Папа глубоко вздыхает:
— Если он открыто тебе не угрожал, может, все не так плохо. Этот парень приносил в школу какое-либо оружие?
— Нет. Хотя… может быть. Да… Да, мне кажется, у него мог быть нож.
— Ты его видел?
— Нет, я просто знаю. По нему видно, что он ходит с ножом, понимаешь?
Папа снова глубоко вздыхает и запускает руку в редеющие волосы:
— Расскажи, что именно он тебе говорил. Постарайся вспомнить все по порядку.
Я пытаюсь подобрать слова, чтобы объяснить ситуацию, но мне не удается:
— Дело не в том, что он что-то сказал, а в том, чего он не говорил.
Мой папа бухгалтер — очень последовательный, мыслит левым полушарием мозга, так что я без удивления слышу его ответ:
— Я тебя не понимаю.
Я отворачиваюсь к стене и тереблю висящий на стене семейный портрет. Тот скособочивается. Это меня беспокоит, так что я спешу поправить его.
— Не обращай внимания. Это неважно. — С этими словами я пытаюсь сбежать по лестнице, потому что мне очень нужно подслушать мамин телефонный разговор, но папа осторожно ловит меня за локоть. Этого достаточно, чтобы я остался на месте.

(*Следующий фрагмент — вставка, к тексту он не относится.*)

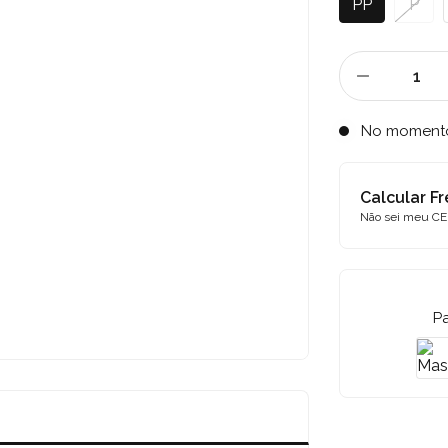
PP
P
No moment
Calcular Fr
Não sei meu CE
P
o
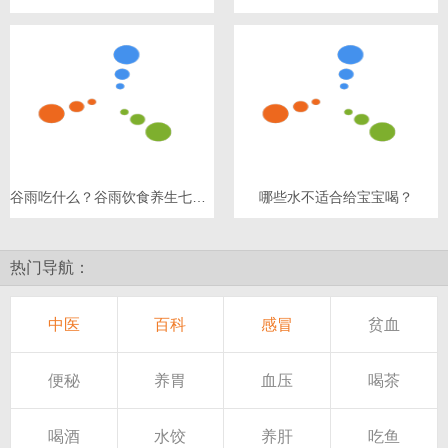
谷雨吃什么？谷雨饮食养生七原则
哪些水不适合给宝宝喝？
热门导航：
中医
百科
感冒
贫血
便秘
养胃
血压
喝茶
喝酒
水饺
养肝
吃鱼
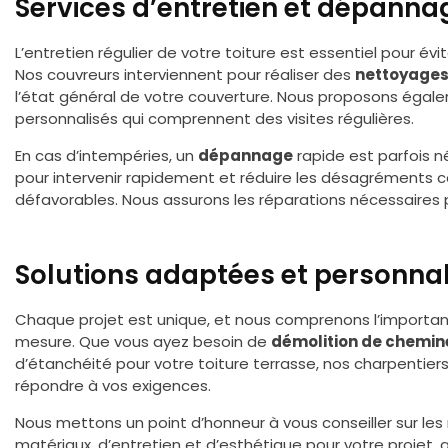
Services d’entretien et dépanna
L’entretien régulier de votre toiture est essentiel pour évi
Nos couvreurs interviennent pour réaliser des
nettoyage
l’état général de votre couverture. Nous proposons égal
personnalisés qui comprennent des visites régulières.
En cas d’intempéries, un
dépannage
rapide est parfois n
pour intervenir rapidement et réduire les désagréments c
défavorables. Nous assurons les réparations nécessaires 
Solutions adaptées et personna
Chaque projet est unique, et nous comprenons l’importan
mesure. Que vous ayez besoin de
démolition de chemin
d’étanchéité pour votre toiture terrasse, nos charpentier
répondre à vos exigences.
Nous mettons un point d’honneur à vous conseiller sur les
matériaux, d’entretien et d’esthétique pour votre projet, 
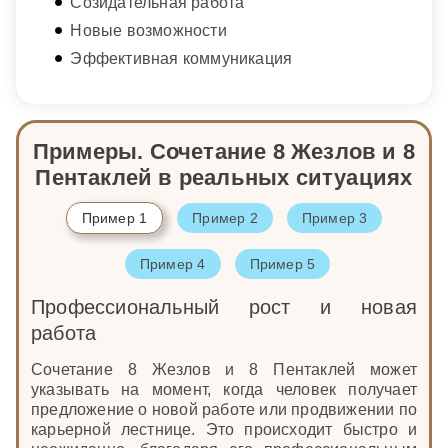
Созидательная работа
Новые возможности
Эффективная коммуникация
Примеры. Сочетание 8 Жезлов и 8
Пентаклей в реальных ситуациях
Пример 1
Пример 2
Пример 3
Пример 4
Пример 5
Профессиональный рост и новая
работа
Сочетание 8 Жезлов и 8 Пентаклей может
указывать на момент, когда человек получает
предложение о новой работе или продвижении по
карьерной лестнице. Это происходит быстро и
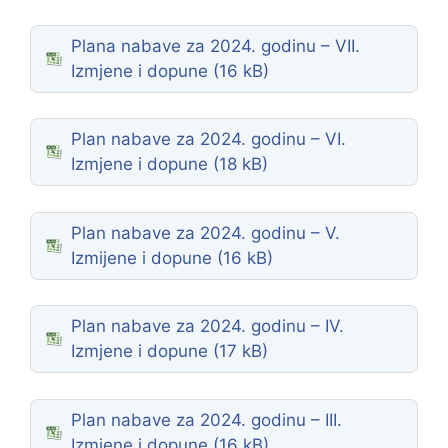
Plana nabave za 2024. godinu – VII.
Izmjene i dopune
Plan nabave za 2024. godinu – VI.
Izmjene i dopune
Plan nabave za 2024. godinu – V.
Izmijene i dopune
Plan nabave za 2024. godinu – IV.
Izmjene i dopune
Plan nabave za 2024. godinu – III.
Izmjene i dopune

— Погоди-ка, — просит он. — Если я правильно тебя понял, в одном классе с тобой учится какой-то парень, чье поведение кажется тебе угрожающим.
— Если честно, у нас с ним ни одного общего урока.
— Тогда откуда ты его знаешь?
— Я его не знаю. Но иногда он проходит мимо в коридоре.
Папа опускает глаза, что-то прикидывает в уме и снова переводит взгляд на меня:
— Кейден… Если вы не знакомы, он не угрожал тебе и просто несколько раз прошел мимо, почему ты вообще решил, что он желает тебе зла? Наверняка он тебя даже в лицо не помнит.
— Ты прав, я просто перенервничал.
— Ты, наверно, делаешь из мухи слона.
— Да, именно. Делаю из мухи слона. — Произнеся это вслух, я понял, как глупо звучали все мои гипотезы. Этот парень даже не знает о моем существовании. Я даже имени его не знаю!
— Старшая школа — очень сложный период, — продолжает папа. — Много поводов для беспокойства. Мне жаль, что ты держал в себе столько всего. Подумать только, подозревать такие вещи! Но всем нам иногда не помешает проверка реальности, не так ли?
— Ну да.
— Как, полегче стало?
— Да, спасибо.
Но я чувствую его пристальный взгляд — отец как будто почувствовал, что я соврал. Родители замечают, что в последнее время я какой-то беспокойный. Папа считает, что мне нужно заняться спортом, чтобы снять нервное напряжение. Мама думает, что мне нужна йога.
Море простирается во все стороны, насколько хватает глаз: перед нами, сзади, по правому борту, по левому — и вниз, вниз, вниз. Мы плывем на галеоне, потрепанном в миллионе плаваний в еще более дремучие времена, чем сейчас.
— Лучше посудины не найти, — сказал мне однажды капитан. — Доверься моей старушке, и она пойдет, куда надо.
Это обнадеживает, потому что на моей памяти у руля никогда никто не стоял.
— У нее есть имя? — однажды спросил я.
— Назвать ее — все равно что потопить. Корабль с именем весит больше, чем вытесненная им морская вода. Спроси любую жертву крушения.
Над главным люком выжжена на дереве надпись: «Не ты первый, не ты последний». Она удивительным образом заставляет меня чувствовать себя незначительным и избранным одновременно.